With these changes in bail reform, jail populations will be significantly lowered initially. With the reduced populations will come a knee-jerk reaction to question minimum staffing levels. For example, on Nov. 25, during the Board of Legislators’ Budget & Appropriations Committee meeting, county Corrections Commissioner Joseph Spano fielded many questions about minimum staffing standards; the main focus of the inquiries focused solely on saving money. 
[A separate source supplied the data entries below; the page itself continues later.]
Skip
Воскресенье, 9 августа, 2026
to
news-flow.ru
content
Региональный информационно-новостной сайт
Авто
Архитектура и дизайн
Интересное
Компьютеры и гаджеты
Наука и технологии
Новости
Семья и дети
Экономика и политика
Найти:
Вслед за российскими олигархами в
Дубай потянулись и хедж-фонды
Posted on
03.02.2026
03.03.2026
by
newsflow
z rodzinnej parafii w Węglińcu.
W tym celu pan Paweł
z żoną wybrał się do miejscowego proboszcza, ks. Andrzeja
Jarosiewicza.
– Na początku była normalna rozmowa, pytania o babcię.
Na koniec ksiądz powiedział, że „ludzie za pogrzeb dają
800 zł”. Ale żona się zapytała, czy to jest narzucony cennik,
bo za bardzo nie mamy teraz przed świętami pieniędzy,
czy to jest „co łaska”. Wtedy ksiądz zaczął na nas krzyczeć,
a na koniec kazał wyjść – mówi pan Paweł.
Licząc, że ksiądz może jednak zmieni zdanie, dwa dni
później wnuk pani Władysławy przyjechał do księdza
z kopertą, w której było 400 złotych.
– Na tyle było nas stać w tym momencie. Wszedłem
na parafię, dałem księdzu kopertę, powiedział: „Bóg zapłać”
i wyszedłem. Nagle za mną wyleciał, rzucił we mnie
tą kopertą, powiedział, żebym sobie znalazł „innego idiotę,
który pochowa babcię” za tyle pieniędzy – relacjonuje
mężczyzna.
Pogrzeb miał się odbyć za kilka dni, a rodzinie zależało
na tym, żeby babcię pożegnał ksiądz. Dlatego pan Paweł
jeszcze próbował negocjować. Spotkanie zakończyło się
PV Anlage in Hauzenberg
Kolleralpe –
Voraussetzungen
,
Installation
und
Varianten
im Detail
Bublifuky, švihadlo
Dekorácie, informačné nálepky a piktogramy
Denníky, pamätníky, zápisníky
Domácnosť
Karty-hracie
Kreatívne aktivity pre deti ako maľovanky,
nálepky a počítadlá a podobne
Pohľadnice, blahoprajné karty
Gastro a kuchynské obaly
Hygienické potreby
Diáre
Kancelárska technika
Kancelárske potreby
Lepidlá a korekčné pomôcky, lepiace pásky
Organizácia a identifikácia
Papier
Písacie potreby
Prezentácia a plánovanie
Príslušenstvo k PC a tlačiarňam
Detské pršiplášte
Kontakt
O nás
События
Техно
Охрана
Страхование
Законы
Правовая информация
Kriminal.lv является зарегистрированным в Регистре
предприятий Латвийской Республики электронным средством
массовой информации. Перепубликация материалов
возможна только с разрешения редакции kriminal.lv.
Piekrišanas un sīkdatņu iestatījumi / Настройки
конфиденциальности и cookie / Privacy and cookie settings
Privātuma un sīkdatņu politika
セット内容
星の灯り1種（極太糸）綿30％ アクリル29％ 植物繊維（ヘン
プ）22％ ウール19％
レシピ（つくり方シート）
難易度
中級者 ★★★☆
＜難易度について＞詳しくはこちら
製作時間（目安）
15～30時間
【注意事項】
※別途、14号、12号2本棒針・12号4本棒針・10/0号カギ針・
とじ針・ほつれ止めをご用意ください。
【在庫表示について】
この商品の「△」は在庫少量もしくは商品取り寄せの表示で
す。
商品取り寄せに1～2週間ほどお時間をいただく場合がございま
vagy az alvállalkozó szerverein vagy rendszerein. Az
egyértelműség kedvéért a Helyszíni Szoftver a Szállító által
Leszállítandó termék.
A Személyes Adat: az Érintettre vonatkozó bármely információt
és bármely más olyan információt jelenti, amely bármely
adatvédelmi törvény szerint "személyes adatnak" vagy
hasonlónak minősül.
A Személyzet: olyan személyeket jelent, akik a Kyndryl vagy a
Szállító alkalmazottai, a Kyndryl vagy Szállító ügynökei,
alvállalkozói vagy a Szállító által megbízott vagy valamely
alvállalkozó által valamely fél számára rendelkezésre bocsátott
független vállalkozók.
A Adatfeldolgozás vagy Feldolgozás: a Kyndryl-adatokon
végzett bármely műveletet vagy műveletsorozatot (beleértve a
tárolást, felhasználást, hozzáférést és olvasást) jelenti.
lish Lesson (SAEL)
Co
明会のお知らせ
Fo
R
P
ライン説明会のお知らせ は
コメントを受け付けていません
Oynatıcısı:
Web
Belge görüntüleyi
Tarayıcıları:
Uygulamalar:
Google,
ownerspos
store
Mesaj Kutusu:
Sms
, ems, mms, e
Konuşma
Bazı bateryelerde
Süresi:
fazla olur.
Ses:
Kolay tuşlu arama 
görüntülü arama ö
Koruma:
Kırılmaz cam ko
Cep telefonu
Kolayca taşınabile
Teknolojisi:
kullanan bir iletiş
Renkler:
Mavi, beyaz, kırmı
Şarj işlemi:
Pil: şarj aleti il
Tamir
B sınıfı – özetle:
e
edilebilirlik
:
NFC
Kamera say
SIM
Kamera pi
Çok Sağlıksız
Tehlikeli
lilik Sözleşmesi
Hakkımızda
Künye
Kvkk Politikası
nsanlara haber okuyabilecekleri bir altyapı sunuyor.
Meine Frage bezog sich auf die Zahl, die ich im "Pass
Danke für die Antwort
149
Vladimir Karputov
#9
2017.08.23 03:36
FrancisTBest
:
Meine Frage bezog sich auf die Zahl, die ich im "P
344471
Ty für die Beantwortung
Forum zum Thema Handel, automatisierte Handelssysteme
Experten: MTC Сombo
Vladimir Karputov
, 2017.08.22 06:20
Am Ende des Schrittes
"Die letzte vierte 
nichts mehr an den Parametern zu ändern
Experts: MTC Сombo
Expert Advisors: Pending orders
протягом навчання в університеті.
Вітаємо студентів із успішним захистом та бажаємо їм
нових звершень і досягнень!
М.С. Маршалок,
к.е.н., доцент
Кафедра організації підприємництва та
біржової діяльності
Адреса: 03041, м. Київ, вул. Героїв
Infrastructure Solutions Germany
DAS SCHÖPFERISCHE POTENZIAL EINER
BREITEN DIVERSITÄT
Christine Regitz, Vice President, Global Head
Staffing minimums are set by the state Commission of Corrections because they are deemed to be, at minimum, what is necessary and required to maintain not only safe jail operations and the security of all jail constituencies – inmates, officers and civilian staff – but the general public. Staffing is based on operational needs dictated by fluctuations in a number of factors, including increases in officer duties inside or outside the jail facility and the needs of the inmate population, especially those with mental health issues.


There can be as many as a dozen constant observation posts in a 24-hour period. Broken down and simplified, this equates to a single officer per inmate on three shifts for up to 72 hours, if not longer, based on mental health evaluations, quarter-hour documentation and daily monitoring, increased inmate programs and services, the need to ensure there is no forced overtime and workforce attrition.


Add to this the unknown long-term impact of bail reform and a potential increase in the population of sentenced inmates moving forward, there is no question that current staffing levels are necessary.


Corrections officers’ work is not limited to just providing security within jail cells. There are many multifaceted roles we play in preserving public safety. For example, the Westchester Department of Corrections, celebrated its 50th

anniversary this past year, has been a vanguard among correctional institutions in the provision of rehabilitation and re-entry programs. There are currently 32 programs offering inmates a variety of tools, strategies, therapies and skill development opportunities that ensure an inmate’s successful transition back into the community in a way that reduces risk of recidivism.


These programs are provided onsite at the Westchester County Jail under the watchful eye of corrections officers who not only provide inmate escort to and from the programs, but also ensure a safe, non-violent environment for inmates and civilian instructors in which the programs can be administered. Without corrections officers providing integral safety and security, the goals and objectives of these programs, which ultimately protect and promote public safety, could not be met. 


I implore our policymakers to visit the Westchester County Jail. Come learn about how the Department of Corrections, a nationally accredited institution offering exemplary inmate programs, operates. Learn about what we as corrections officers do to make this institution a success. Ours is a 24-hours-a-day, seven-days-week, 365-days-a-year job that ensures public safety. Come learn about our training, the duties we have both inside and outside of the jail and how we perform them with the utmost professionalism while risking injury and illness to ourselves every day.


After all, our safety depends on it.

Neil Pellone is president of the Westchester Correction Officers Benevolent Association.